== Segment start ==
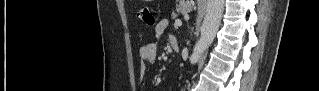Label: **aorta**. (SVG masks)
<instances>
[{"mask_svg":"<svg viewBox=\"0 0 319 91\" xmlns=\"http://www.w3.org/2000/svg\"><path fill=\"white\" fill-rule=\"evenodd\" d=\"M223 10L224 0H207L201 35L190 56L191 64L197 63L200 56L212 44L220 26Z\"/></svg>","mask_w":319,"mask_h":91,"instance_id":"obj_1","label":"aorta"}]
</instances>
== Segment end ==
▶ [Work order]:
The result should be the same data as above, line for line, with the pictures gone.

▶ [Your solution]:
Label: **aorta**. (SVG masks)
<instances>
[{"mask_svg":"<svg viewBox=\"0 0 319 91\" xmlns=\"http://www.w3.org/2000/svg\"><path fill=\"white\" fill-rule=\"evenodd\" d=\"M223 10L224 0H207L201 35L190 56L191 64L197 63L200 56L212 44L220 26Z\"/></svg>","mask_w":319,"mask_h":91,"instance_id":"obj_1","label":"aorta"}]
</instances>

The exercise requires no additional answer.